Dans ce sens, quatre longs-métrages de quatre réalisatrices brésiliennes seront projetés, en l’occurrence «Pendular» de Julia Murat, 2017, «As Boas Maneiras» de Juliana Rojas et Marco Dutra, 2017, «Trabalhar cansa» de Juliana Rojas et Marco Dutra, 2011 et « Mutum» de Sandra Kogut, 2007. Outre l’invité d’honneur, la programmation comprend deux compétitions officielles fictions et documentaires. La première connaîtra la projection de 12 longs métrages.
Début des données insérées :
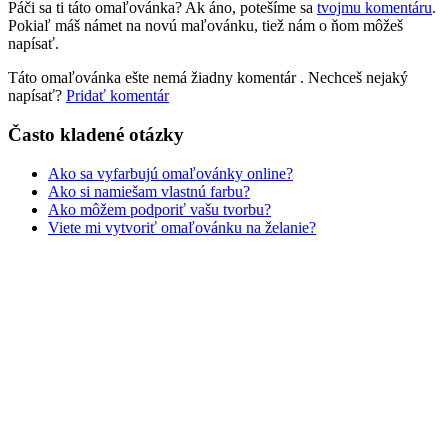
Páči sa ti táto omaľovánka? Ak áno, potešíme sa
tvojmu komentáru
.
Rozprávky a rozprávkové postavy
Pokiaľ máš námet na novú maľovánku, tiež nám o ňom môžeš
napísať.
Šport
Táto omaľovánka ešte nemá žiadny komentár
. Nechceš nejaký
Valentín / láska
napísať?
Pridať komentár
Vesmír
Často kladené otázky
Zima a Vianoce
Ako sa vyfarbujú omaľovánky online?
Zvieratá a príroda
Ako si namiešam vlastnú farbu?
Ako môžem podporiť vašu tvorbu?
Nezaradené
Viete mi vytvoriť omaľovánku na želanie?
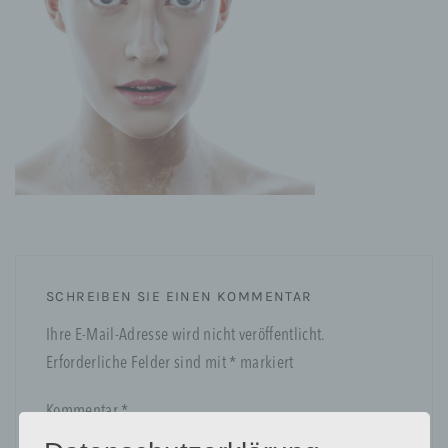
SCHREIBEN SIE EINEN KOMMENTAR
Ihre E-Mail-Adresse wird nicht veröffentlicht.
Erforderliche Felder sind mit
*
markiert
Kommentar
*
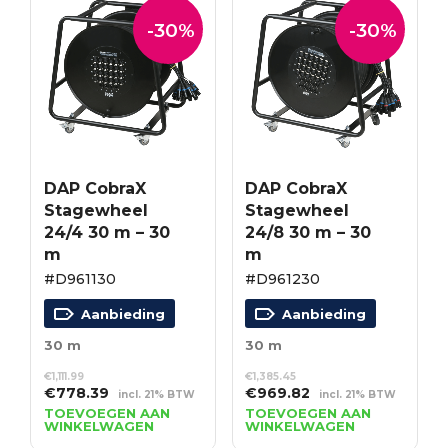
-30%
-30%
DAP CobraX
DAP CobraX
Stagewheel
Stagewheel
24/4 30 m – 30
24/8 30 m – 30
m
m
#D961130
#D961230
Aanbieding
Aanbieding
30 m
30 m
€
1,111.99
€
1,385.45
Oorspronkelijke
Huidige
Oorspronkelijke
Huidige
€
778.39
€
969.82
incl. 21% BTW
incl. 21% BTW
prijs
prijs
prijs
prijs
TOEVOEGEN AAN
TOEVOEGEN AAN
WINKELWAGEN
WINKELWAGEN
was:
is:
was:
is:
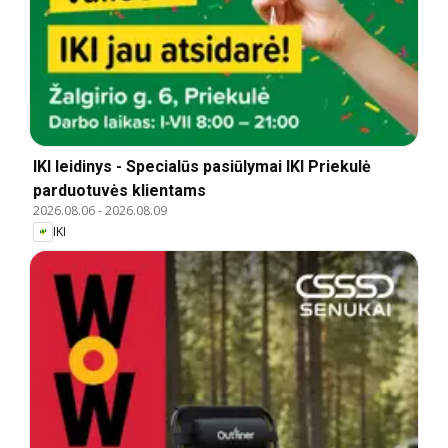
IKI leidinys - Specialūs pasiūlymai IKI Priekulė
parduotuvės klientams
2026.08.06
-
2026.08.09
IKI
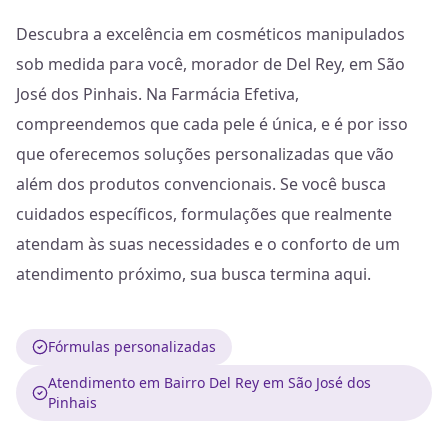
Descubra a excelência em cosméticos manipulados
sob medida para você, morador de Del Rey, em São
José dos Pinhais. Na Farmácia Efetiva,
compreendemos que cada pele é única, e é por isso
que oferecemos soluções personalizadas que vão
além dos produtos convencionais. Se você busca
cuidados específicos, formulações que realmente
atendam às suas necessidades e o conforto de um
atendimento próximo, sua busca termina aqui.
Fórmulas personalizadas
Atendimento em Bairro Del Rey em São José dos
Pinhais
Elle sera réservée à des films représentant les cinq continents. «Il s’agit de productions principalement de 2018, réalisées en totalité par des femmes, toute en préservant les coproductions entre deux en plusieurs pays», expliquent les organisateurs. Parmi les films sélectionnés on retrouve «Apatride» de Najiss Nejjar, «Lemonade» de Ioana Uricaru (Canada, Roumanie, Allemagne, Suède), «Slut in a good way» de Sophie Lorain, (Canada), «Carmen y Lola» de Arantxa Echevarria, (Espagne), «A deux heures de Paris» de Virginie Verrier (France). Le jury de cette compétition sera composé de sept femmes de différents pays, horizons et cultures. À la tête du jury, la Chilienne Marillu Mallet, réalisatrice, scénariste et écrivaine.

Celle-ci sera accompagnée de la comédienne égyptienne Yousra El Lozy, la Congolaise Véronique Tshanda Beya, l’actrice marocaine Asmae El Khamlichi et autres. En ce qui concerne les documentaires, le public découvrira la projection «Waithira» de Eva Munyiri (Kenya), «Djamilia» de Aminatou Echard (France), «The Poetess» de Stefanie Brockhaus et Andy Wolff (Allemagne). Cette édition sera également marquée par un hommage posthume à Feu Mohamed Arious, membre du comité d’organisation du FIFFS, ainsi qu’à quatre femmes pour leur parcours cinématographique. Le choix s’est porté cette année sur l’actrice et productrice brésilienne Sara Silveira, la comédienne égyptienne Rania Farid Chawki, la réalisatrice tunisienne Selma Baccar, et enfin la Marocaine Houda Ryhani.

Le FIFFS propose également un forum sous le thème «Les femmes dans le cinéma et le harcèlement sexuel».  Selon les initiateurs, ce forum répondra à un ensemble de questions, notamment «Les femmes arabes vivent-elles dans une situation similaire à celle des femmes occidentales ou ont-elles un contexte social et culturel différent de celui du cinéma occidental? Comment le harcèlement sexuel peut-il être défini légalement ? Quelles sont les modifications définies par les lois dans les pays arabes qui connaissent des cas de harcèlement sexuel graves ? Existe-t-il un cadre conceptuel et juridique précis capable de séparer la tentation du harcèlement ? Seront conviés à ce forum des juristes et des représentants d’organisations de défense des droits des femmes pour évoquer l’entrée en vigueur au Maroc de la loi 13-103 relative à la lutte contre les violences faites aux femmes. Au programme également, des master class, des ateliers ainsi que la présentation de plusieurs ouvrages de plusieurs écrivaines.